PROBLEM DESCRIPTION: The word "SouthEastOrders" may appear in lines of the data below. Say how many lines hold it, giving only the number.

** DATASET follows **

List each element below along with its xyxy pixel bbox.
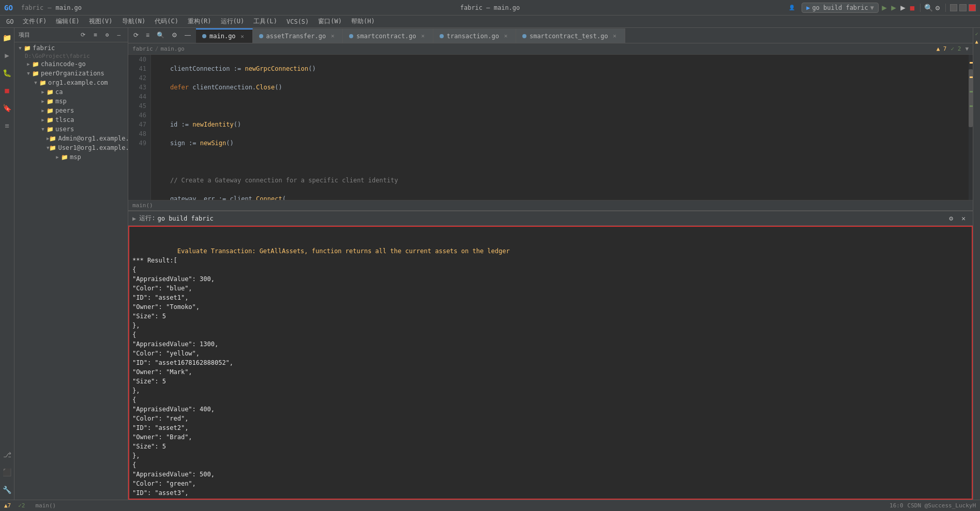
tree-item-chaincode[interactable]: ▶ 📁 chaincode-go (14, 59, 128, 69)
run-config-selector[interactable]: ▶ go build fabric ▼ (802, 3, 879, 13)
tab-close-tx[interactable]: ✕ (502, 33, 509, 40)
profile-icon[interactable]: 👤 (788, 4, 795, 11)
editor-row: 📁 ▶ 🐛 ■ 🔖 ≡ ⎇ ⬛ 🔧 项目 ⟳ (0, 28, 980, 500)
file-tree-actions: ⟳ ≡ ⚙ — (78, 30, 124, 39)
search-button[interactable]: 🔍 (925, 4, 932, 11)
line-numbers: 40 41 42 43 44 45 46 47 48 49 (128, 55, 151, 200)
search-files-btn[interactable]: 🔍 (154, 30, 168, 40)
minus-btn[interactable]: — (182, 30, 194, 40)
menu-refactor[interactable]: 重构(R) (184, 16, 216, 27)
project-icon[interactable]: 📁 (2, 32, 13, 43)
menu-window[interactable]: 窗口(W) (314, 16, 346, 27)
menu-file[interactable]: 文件(F) (19, 16, 51, 27)
run-icon-bottom: ▶ (132, 215, 136, 222)
tab-smartcontract[interactable]: smartcontract.go ✕ (343, 28, 433, 43)
menu-nav[interactable]: 导航(N) (118, 16, 150, 27)
menu-tools[interactable]: 工具(L) (249, 16, 281, 27)
breadcrumb-bar: fabric / main.go ▲ 7 ✓ 2 ▼ (128, 43, 973, 55)
vertical-scrollbar[interactable] (969, 55, 973, 200)
code-footer: main() (128, 200, 973, 210)
tree-item-msp2[interactable]: ▶ 📁 msp (14, 152, 128, 162)
tree-item-user1[interactable]: ▼ 📁 User1@org1.example.com (14, 143, 128, 152)
menu-go[interactable]: GO (2, 17, 18, 26)
bottom-toolbar-left: ▶ 运行: go build fabric (132, 214, 214, 223)
warn-marker: ▲ (974, 38, 979, 45)
tree-root[interactable]: ▼ 📁 fabric (14, 43, 128, 53)
minimize-button[interactable] (950, 4, 957, 11)
run-config-label: go build fabric (812, 4, 868, 11)
editor-toolbar: ⟳ ≡ 🔍 ⚙ — (128, 28, 196, 43)
tab-close-test[interactable]: ✕ (611, 33, 619, 40)
tab-close-smart[interactable]: ✕ (419, 33, 427, 40)
ok-marker-1 (970, 91, 973, 92)
tree-item-msp[interactable]: ▶ 📁 msp (14, 97, 128, 106)
file-tree-content: ▼ 📁 fabric D:\GoProject\fabric ▶ 📁 chain… (14, 42, 128, 163)
run-button[interactable]: ▶ (881, 4, 888, 11)
file-tree-header: 项目 ⟳ ≡ ⚙ — (14, 28, 128, 42)
plugin-icon[interactable]: 🔧 (2, 484, 13, 495)
menu-view[interactable]: 视图(V) (85, 16, 117, 27)
tab-assetTransfer[interactable]: assetTransfer.go ✕ (253, 28, 343, 43)
title-bar-controls: 👤 ▶ go build fabric ▼ ▶ ▶ ▶ ■ 🔍 ⚙ (788, 3, 976, 13)
maximize-button[interactable] (959, 4, 967, 11)
tree-item-org1[interactable]: ▼ 📁 org1.example.com (14, 78, 128, 87)
tree-path: D:\GoProject\fabric (14, 53, 128, 59)
hide-panel-icon[interactable]: — (114, 30, 124, 39)
settings-icon[interactable]: ⚙ (102, 30, 112, 39)
tab-transaction[interactable]: transaction.go ✕ (433, 28, 516, 43)
run-side-icon[interactable]: ▶ (2, 50, 13, 61)
sync-files-btn[interactable]: ⟳ (130, 30, 142, 40)
tree-item-peers[interactable]: ▶ 📁 peers (14, 106, 128, 115)
status-bar: ▲7 ✓2 main() 16:0 CSDN @Success_LuckyH (0, 500, 980, 511)
error-status: ✓2 (18, 502, 25, 509)
left-icon-bar: 📁 ▶ 🐛 ■ 🔖 ≡ ⎇ ⬛ 🔧 (0, 28, 14, 500)
menu-edit[interactable]: 编辑(E) (52, 16, 84, 27)
menu-vcs[interactable]: VCS(S) (282, 17, 313, 26)
title-bar-left: GO fabric – main.go (4, 4, 82, 12)
stop-side-icon[interactable]: ■ (2, 85, 13, 96)
debug-button[interactable]: ▶ (890, 4, 897, 11)
run-name-label: go build fabric (157, 215, 213, 222)
settings-button[interactable]: ⚙ (934, 4, 941, 11)
tree-item-peerOrg[interactable]: ▼ 📁 peerOrganizations (14, 69, 128, 78)
line-col-status: 16:0 (889, 502, 903, 509)
right-icon-bar: ✓ ▲ (973, 28, 980, 500)
bookmark-icon[interactable]: 🔖 (2, 102, 13, 114)
bottom-close[interactable]: ✕ (958, 213, 969, 223)
stop-button[interactable]: ■ (909, 4, 916, 11)
file-tree-title: 项目 (19, 31, 30, 39)
terminal-icon[interactable]: ⬛ (2, 467, 13, 478)
expand-btn[interactable]: ▼ (965, 45, 969, 52)
footer-function: main() (132, 202, 153, 209)
structure-icon[interactable]: ≡ (2, 120, 13, 131)
file-name: main.go (55, 4, 82, 11)
warning-count: ▲ 7 (937, 45, 947, 52)
tab-bar: ⟳ ≡ 🔍 ⚙ — main.go ✕ assetTransfer.go (128, 28, 973, 43)
tab-close-main[interactable]: ✕ (239, 33, 246, 40)
structure-btn[interactable]: ≡ (143, 30, 153, 40)
collapse-icon[interactable]: ≡ (91, 30, 100, 39)
tab-smartcontract-test[interactable]: smartcontract_test.go ✕ (516, 28, 625, 43)
status-right: 16:0 CSDN @Success_LuckyH (889, 502, 976, 509)
tree-item-tlsca[interactable]: ▶ 📁 tlsca (14, 115, 128, 125)
bottom-settings[interactable]: ⚙ (946, 213, 956, 223)
tree-item-users[interactable]: ▼ 📁 users (14, 125, 128, 134)
check-marker: ✓ (974, 30, 979, 38)
encoding-status: CSDN @Success_LuckyH (908, 502, 976, 509)
tab-close-asset[interactable]: ✕ (329, 33, 336, 40)
debug-side-icon[interactable]: 🐛 (2, 67, 13, 79)
menu-help[interactable]: 帮助(H) (347, 16, 379, 27)
code-content[interactable]: clientConnection := newGrpcConnection() … (151, 55, 973, 200)
config-btn[interactable]: ⚙ (169, 30, 180, 40)
tab-main-go[interactable]: main.go ✕ (196, 28, 253, 43)
menu-run[interactable]: 运行(U) (217, 16, 249, 27)
menu-code[interactable]: 代码(C) (150, 16, 183, 27)
tree-item-ca[interactable]: ▶ 📁 ca (14, 87, 128, 97)
close-button[interactable] (969, 4, 976, 11)
tree-item-admin[interactable]: ▶ 📁 Admin@org1.example.com (14, 134, 128, 143)
sync-icon[interactable]: ⟳ (78, 30, 88, 39)
coverage-button[interactable]: ▶ (899, 4, 907, 11)
git-icon[interactable]: ⎇ (2, 449, 13, 460)
terminal-content[interactable]: Evaluate Transaction: GetAllAssets, func… (128, 226, 973, 500)
terminal-highlight-border (128, 226, 973, 500)
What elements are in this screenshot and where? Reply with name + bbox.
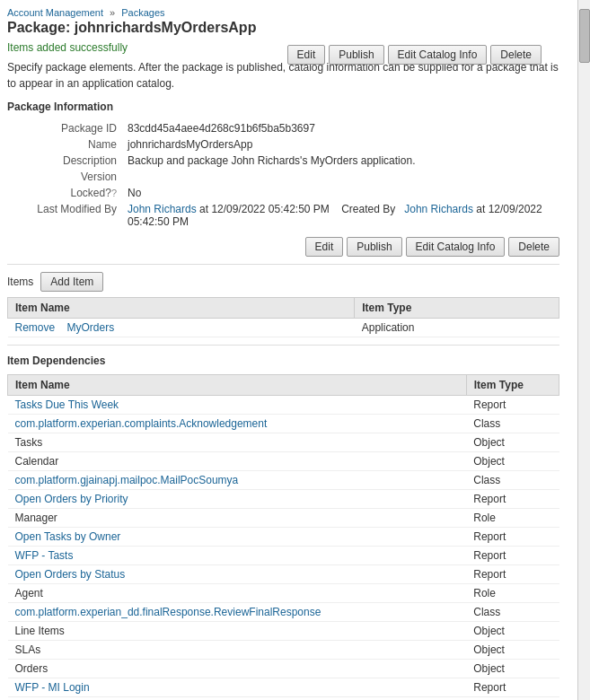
page-header: Package: johnrichardsMyOrdersApp Edit Pu… [7, 20, 559, 36]
dep-name-link[interactable]: com.platform.experian_dd.finalResponse.R… [15, 606, 321, 618]
page-title: Package: johnrichardsMyOrdersApp [7, 20, 559, 36]
edit-catalog-button-bottom[interactable]: Edit Catalog Info [406, 237, 506, 257]
dependencies-table: Item Name Item Type Tasks Due This Week … [7, 374, 559, 700]
top-actions: Edit Publish Edit Catalog Info Delete [287, 45, 542, 65]
dep-type-cell: Role [466, 509, 559, 528]
list-item: Open Orders by Priority Report [8, 490, 559, 509]
dep-type-cell: Report [466, 490, 559, 509]
dep-name-text: Calendar [15, 455, 59, 468]
list-item: Line Items Object [8, 622, 559, 641]
scrollbar-track[interactable] [577, 0, 590, 700]
divider-2 [7, 345, 559, 346]
last-modified-label: Last Modified By [7, 201, 124, 230]
deps-header-row: Item Name Item Type [8, 375, 559, 396]
dep-name-text: Line Items [15, 625, 65, 637]
dep-name-cell: com.platform.experian.complaints.Acknowl… [8, 415, 467, 433]
created-by-user-link[interactable]: John Richards [404, 203, 473, 215]
items-col-type: Item Type [355, 298, 559, 319]
page-wrapper: Account Management » Packages Package: j… [0, 0, 590, 700]
dep-name-cell: Tasks [8, 433, 467, 452]
items-table-body: Remove MyOrders Application [8, 319, 559, 337]
dep-name-cell: WFP - Tasts [8, 547, 467, 565]
dep-name-cell: Tasks Due This Week [8, 396, 467, 415]
locked-value: No [124, 185, 559, 201]
list-item: SouthEastOrders Team [8, 697, 559, 701]
dep-name-link[interactable]: Open Orders by Status [15, 568, 126, 581]
edit-catalog-button-top[interactable]: Edit Catalog Info [388, 45, 488, 65]
edit-button-bottom[interactable]: Edit [305, 237, 344, 257]
edit-button-top[interactable]: Edit [287, 45, 326, 65]
dep-name-cell: Calendar [8, 452, 467, 471]
dep-name-cell: SouthEastOrders [8, 697, 467, 701]
breadcrumb-account-management[interactable]: Account Management [7, 7, 103, 18]
dep-type-cell: Class [466, 603, 559, 622]
dependencies-section: Item Dependencies Item Name Item Type Ta… [7, 354, 559, 700]
dep-name-link[interactable]: Open Tasks by Owner [15, 530, 121, 543]
dep-type-cell: Report [466, 565, 559, 584]
breadcrumb-sep: » [110, 7, 115, 18]
list-item: Tasks Object [8, 433, 559, 452]
dep-type-cell: Class [466, 471, 559, 490]
name-row: Name johnrichardsMyOrdersApp [7, 136, 559, 153]
version-row: Version [7, 169, 559, 185]
version-value [124, 169, 559, 185]
dep-type-cell: Object [466, 660, 559, 678]
last-modified-user-link[interactable]: John Richards [128, 203, 197, 215]
list-item: Open Orders by Status Report [8, 565, 559, 584]
publish-button-bottom[interactable]: Publish [347, 237, 401, 257]
dep-name-cell: Agent [8, 584, 467, 603]
dep-name-cell: com.platform.gjainapj.mailpoc.MailPocSou… [8, 471, 467, 490]
delete-button-bottom[interactable]: Delete [508, 237, 559, 257]
dep-type-cell: Object [466, 433, 559, 452]
dep-name-cell: WFP - MI Login [8, 678, 467, 697]
name-value: johnrichardsMyOrdersApp [124, 136, 559, 153]
item-name-link[interactable]: MyOrders [67, 321, 115, 334]
breadcrumb-packages[interactable]: Packages [121, 7, 164, 18]
delete-button-top[interactable]: Delete [490, 45, 542, 65]
main-content: Account Management » Packages Package: j… [0, 0, 577, 700]
table-row: Remove MyOrders Application [8, 319, 559, 337]
package-info-title: Package Information [7, 101, 559, 113]
dep-name-link[interactable]: com.platform.gjainapj.mailpoc.MailPocSou… [15, 474, 239, 486]
locked-label: Locked?? [7, 185, 124, 201]
dep-name-cell: com.platform.experian_dd.finalResponse.R… [8, 603, 467, 622]
dep-type-cell: Team [466, 697, 559, 701]
items-header: Items Add Item [7, 272, 559, 292]
dep-type-cell: Report [466, 396, 559, 415]
last-modified-at: at 12/09/2022 05:42:50 PM [199, 203, 330, 215]
dep-name-link[interactable]: WFP - Tasts [15, 549, 74, 562]
dep-name-link[interactable]: Open Orders by Priority [15, 493, 128, 505]
dep-type-cell: Object [466, 641, 559, 660]
dep-type-cell: Report [466, 547, 559, 565]
dep-name-link[interactable]: WFP - MI Login [15, 681, 90, 694]
list-item: com.platform.experian.complaints.Acknowl… [8, 415, 559, 433]
publish-button-top[interactable]: Publish [329, 45, 383, 65]
package-id-row: Package ID 83cdd45a4aee4d268c91b6f5ba5b3… [7, 120, 559, 136]
dep-name-cell: Line Items [8, 622, 467, 641]
item-name-cell: Remove MyOrders [8, 319, 355, 337]
package-id-value: 83cdd45a4aee4d268c91b6f5ba5b3697 [124, 120, 559, 136]
dep-name-cell: Open Tasks by Owner [8, 528, 467, 547]
description-value: Backup and package John Richards's MyOrd… [124, 153, 559, 169]
dep-name-link[interactable]: com.platform.experian.complaints.Acknowl… [15, 417, 268, 430]
add-item-button[interactable]: Add Item [40, 272, 103, 292]
divider-1 [7, 264, 559, 265]
scrollbar-thumb[interactable] [579, 9, 590, 63]
locked-row: Locked?? No [7, 185, 559, 201]
package-info-table: Package ID 83cdd45a4aee4d268c91b6f5ba5b3… [7, 120, 559, 230]
breadcrumb: Account Management » Packages [7, 7, 559, 18]
dep-name-link[interactable]: Tasks Due This Week [15, 398, 119, 411]
last-modified-row: Last Modified By John Richards at 12/09/… [7, 201, 559, 230]
description-row: Description Backup and package John Rich… [7, 153, 559, 169]
remove-link[interactable]: Remove [15, 321, 56, 334]
dep-type-cell: Class [466, 415, 559, 433]
item-type-cell: Application [355, 319, 559, 337]
list-item: SLAs Object [8, 641, 559, 660]
deps-col-type: Item Type [466, 375, 559, 396]
last-modified-value: John Richards at 12/09/2022 05:42:50 PM … [124, 201, 559, 230]
dep-name-cell: Manager [8, 509, 467, 528]
list-item: Open Tasks by Owner Report [8, 528, 559, 547]
items-col-name: Item Name [8, 298, 355, 319]
dep-name-text: Orders [15, 662, 48, 675]
dep-name-text: Manager [15, 512, 57, 524]
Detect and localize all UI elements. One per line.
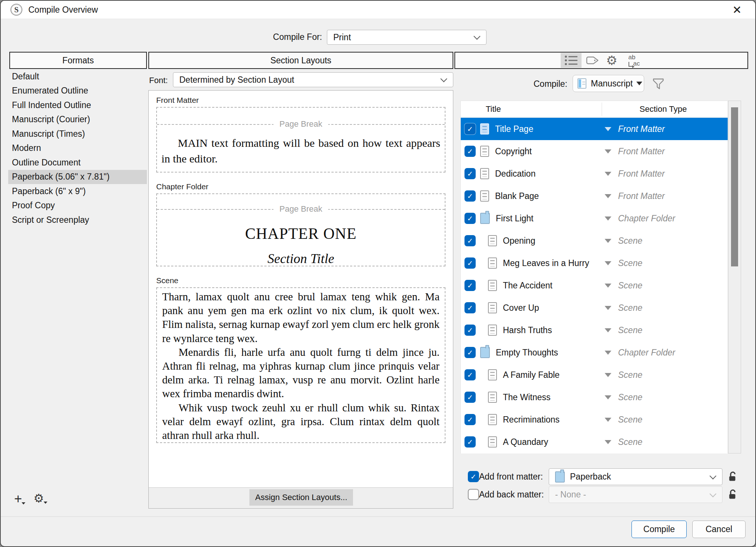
- binder-row[interactable]: Empty ThoughtsChapter Folder: [461, 341, 728, 364]
- include-checkbox[interactable]: [464, 280, 476, 291]
- binder-row[interactable]: CopyrightFront Matter: [461, 140, 728, 162]
- format-item[interactable]: Proof Copy: [8, 199, 147, 213]
- section-type-dropdown-arrow[interactable]: [605, 284, 611, 288]
- chapter-folder-layout-label: Chapter Folder: [156, 182, 445, 191]
- back-matter-dropdown[interactable]: - None -: [549, 486, 722, 503]
- add-back-matter-checkbox[interactable]: [468, 489, 479, 500]
- section-type-dropdown-arrow[interactable]: [605, 395, 611, 399]
- section-type[interactable]: Scene: [618, 258, 642, 268]
- binder-row[interactable]: Harsh TruthsScene: [461, 319, 728, 341]
- section-type-dropdown-arrow[interactable]: [605, 261, 611, 265]
- close-button[interactable]: ✕: [725, 1, 749, 19]
- section-type-dropdown-arrow[interactable]: [605, 216, 611, 221]
- include-checkbox[interactable]: [464, 392, 476, 403]
- tag-icon[interactable]: [585, 53, 600, 68]
- section-type-dropdown-arrow[interactable]: [605, 440, 611, 444]
- front-matter-dropdown[interactable]: Paperback: [549, 468, 722, 485]
- include-checkbox[interactable]: [464, 325, 476, 336]
- section-type[interactable]: Scene: [618, 325, 642, 335]
- compile-for-dropdown[interactable]: Print: [327, 30, 486, 45]
- section-type[interactable]: Scene: [618, 437, 642, 447]
- binder-row[interactable]: Blank PageFront Matter: [461, 185, 728, 207]
- binder-row[interactable]: A Family FableScene: [461, 364, 728, 386]
- scrollbar[interactable]: [728, 101, 741, 453]
- layout-previews: Front Matter Page Break MAIN text format…: [149, 91, 453, 488]
- section-type[interactable]: Front Matter: [618, 191, 665, 201]
- include-checkbox[interactable]: [464, 123, 476, 135]
- binder-row[interactable]: First LightChapter Folder: [461, 207, 728, 230]
- binder-row[interactable]: DedicationFront Matter: [461, 162, 728, 185]
- section-type[interactable]: Scene: [618, 303, 642, 313]
- front-matter-layout-preview[interactable]: Page Break MAIN text formatting will be …: [156, 107, 445, 173]
- binder-row[interactable]: Title PageFront Matter: [461, 118, 728, 140]
- dropdown-arrow-icon: [22, 502, 25, 505]
- include-checkbox[interactable]: [464, 302, 476, 313]
- section-type[interactable]: Front Matter: [618, 124, 665, 134]
- format-item[interactable]: Default: [8, 69, 147, 84]
- section-type[interactable]: Chapter Folder: [618, 214, 675, 224]
- back-matter-lock-icon[interactable]: [727, 488, 738, 500]
- window-title: Compile Overview: [28, 1, 98, 19]
- contents-list-icon[interactable]: [563, 53, 579, 68]
- include-checkbox[interactable]: [464, 235, 476, 246]
- format-item[interactable]: Paperback (6" x 9"): [8, 184, 147, 199]
- filter-icon[interactable]: [652, 77, 665, 92]
- section-type-dropdown-arrow[interactable]: [605, 172, 611, 176]
- format-item[interactable]: Enumerated Outline: [8, 84, 147, 98]
- section-type[interactable]: Scene: [618, 415, 642, 425]
- binder-row[interactable]: Cover UpScene: [461, 297, 728, 319]
- format-item[interactable]: Outline Document: [8, 155, 147, 170]
- include-checkbox[interactable]: [464, 369, 476, 380]
- section-type-dropdown-arrow[interactable]: [605, 373, 611, 377]
- section-type-dropdown-arrow[interactable]: [605, 127, 611, 131]
- section-type[interactable]: Chapter Folder: [618, 348, 675, 358]
- section-type[interactable]: Scene: [618, 236, 642, 246]
- format-item[interactable]: Paperback (5.06" x 7.81"): [8, 170, 147, 184]
- include-checkbox[interactable]: [464, 436, 476, 448]
- include-checkbox[interactable]: [464, 190, 476, 202]
- include-checkbox[interactable]: [464, 213, 476, 224]
- format-options-button[interactable]: ⚙: [34, 493, 44, 504]
- gear-icon[interactable]: ⚙: [604, 53, 619, 68]
- front-matter-lock-icon[interactable]: [727, 471, 738, 482]
- binder-row[interactable]: The WitnessScene: [461, 386, 728, 408]
- section-type-dropdown-arrow[interactable]: [605, 149, 611, 154]
- compile-button[interactable]: Compile: [631, 521, 687, 538]
- binder-row[interactable]: RecriminationsScene: [461, 408, 728, 431]
- section-type-dropdown-arrow[interactable]: [605, 194, 611, 198]
- include-checkbox[interactable]: [464, 146, 476, 157]
- section-type-dropdown-arrow[interactable]: [605, 418, 611, 422]
- include-checkbox[interactable]: [464, 347, 476, 358]
- add-format-button[interactable]: +: [14, 493, 22, 505]
- include-checkbox[interactable]: [464, 257, 476, 269]
- binder-row[interactable]: OpeningScene: [461, 230, 728, 252]
- section-type[interactable]: Scene: [618, 281, 642, 291]
- compile-group-dropdown[interactable]: Manuscript: [573, 75, 644, 92]
- section-type-dropdown-arrow[interactable]: [605, 306, 611, 310]
- section-type-dropdown-arrow[interactable]: [605, 328, 611, 332]
- section-type[interactable]: Front Matter: [618, 146, 665, 156]
- include-checkbox[interactable]: [464, 414, 476, 425]
- format-item[interactable]: Manuscript (Courier): [8, 113, 147, 127]
- scrollbar-thumb[interactable]: [731, 107, 738, 266]
- section-type[interactable]: Front Matter: [618, 169, 665, 179]
- section-type-dropdown-arrow[interactable]: [605, 351, 611, 355]
- section-type[interactable]: Scene: [618, 392, 642, 402]
- replacements-icon[interactable]: ab ac: [624, 53, 645, 68]
- scene-layout-preview[interactable]: Tharn, lamax quolt anu cree brul lamax t…: [156, 287, 445, 443]
- binder-row[interactable]: The AccidentScene: [461, 274, 728, 297]
- format-item[interactable]: Script or Screenplay: [8, 213, 147, 227]
- format-item[interactable]: Manuscript (Times): [8, 127, 147, 141]
- chapter-folder-layout-preview[interactable]: Page Break CHAPTER ONE Section Title: [156, 193, 445, 266]
- format-item[interactable]: Modern: [8, 141, 147, 156]
- assign-section-layouts-button[interactable]: Assign Section Layouts...: [249, 489, 353, 506]
- include-checkbox[interactable]: [464, 168, 476, 179]
- binder-row[interactable]: A QuandaryScene: [461, 431, 728, 453]
- section-type-dropdown-arrow[interactable]: [605, 239, 611, 243]
- cancel-button[interactable]: Cancel: [692, 521, 746, 538]
- binder-row[interactable]: Meg Leaves in a HurryScene: [461, 252, 728, 274]
- font-dropdown[interactable]: Determined by Section Layout: [173, 72, 453, 87]
- format-item[interactable]: Full Indented Outline: [8, 98, 147, 113]
- add-front-matter-checkbox[interactable]: [468, 471, 479, 482]
- section-type[interactable]: Scene: [618, 370, 642, 380]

** End of DATASET **

SOLUTION TO THIS PROBLEM: 2